Along with supporting businesses, the government said it is also introducing temporary flexibilities to the EI Work-Sharing Program to increase access and maximum agreement duration.
“The Work-Sharing Program provides EI benefits to employees who agree with their employer to work reduced hours due to a decrease in business activity beyond their employer’s control. This helps employers retain experienced workers and avoid layoffs and helps workers maintain their employment and skills while supplementing the reduced wages with EI benefits,” it said.
“In the weeks and months ahead, additional measures will be brought forward to support businesses and workers as needed. The federal government will continue to work closely with provinces and territories to ensure complementary supports are in place across all jurisdictions.”

“We are deeply committed to supporting Canadian businesses and workers in the face of the unjustified and unreasonable tariffs the United States has imposed on Canadian goods. We have faced economic challenges before, and we know we will overcome this new challenge. The measures announced today as part of our Team Canada response will protect jobs, keep businesses open, and help stabilize Canada’s economy,” said Dominic LeBlanc, Minister of Finance and Intergovernmental Affairs.
Dan Kelly, President and CEO of the Canadian Federation of Independent Business, said it is hard to sort out right now what kind of supports will be most useful for small businesses and workers affected by US tariffs and Canada’s retaliatory tariffs.
“With tariffs themselves changing every five minutes, getting this right will be a challenge. Expanding the EI Work-Sharing Program is a sensible way of allowing small firms to trim payrolls without losing connection to their workers. It has been used in past emergencies and is a proven help. As for the other supports, what I can tell you is that small firms are NOT looking for more debt through loans. While the CEBA program was helpful during the pandemic, what small firms need in emergencies is help meeting payroll and keeping the lights on,” he said.

“One thing that would be very useful is help in defraying shipping costs for small firms that need to reach a new export market or a supplier of imported goods. Business subsidies are bad ideas in normal times, but an SME shipping support program may be very helpful to small firms trying to sell into/buy from other Canadian provinces or countries other than the United States.
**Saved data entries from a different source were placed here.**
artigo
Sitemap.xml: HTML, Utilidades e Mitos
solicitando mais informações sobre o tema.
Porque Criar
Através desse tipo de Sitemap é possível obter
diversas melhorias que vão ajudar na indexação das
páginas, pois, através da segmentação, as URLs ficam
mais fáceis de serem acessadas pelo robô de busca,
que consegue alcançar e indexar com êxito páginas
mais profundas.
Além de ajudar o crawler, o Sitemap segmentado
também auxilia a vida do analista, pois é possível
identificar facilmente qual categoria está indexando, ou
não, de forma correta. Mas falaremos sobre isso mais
CFIB data show that shipping costs are one of the chief obstacles to Canadian small firms looking at markets outside of the US.
“Temporary help may help catalyze greater interprovincial trade and utilization of our trade agreements. I welcome thoughts from small business owners on this idea.
“Beyond that, the best thing governments can do is: 1. Recall Parliament to ensure we can respond quickly. 2. Kill the capital gains inclusion rate hike and the April 1 hike in carbon taxes & liquor taxes. 3. Immediately pass the increase in the Lifetime Capital Gains Exemption, the Canada Entrepreneur Incentive and legislation to make the December $2.5B carbon tax rebate tax free. 4. Continue with the significant progress in mutually recognizing all provincial rules to fix interprovincial trade. (good work on this one is happening) 5. Pass emergency tax cuts – like cutting the small business corporate rate to zero for the next year – both federally and provincially.”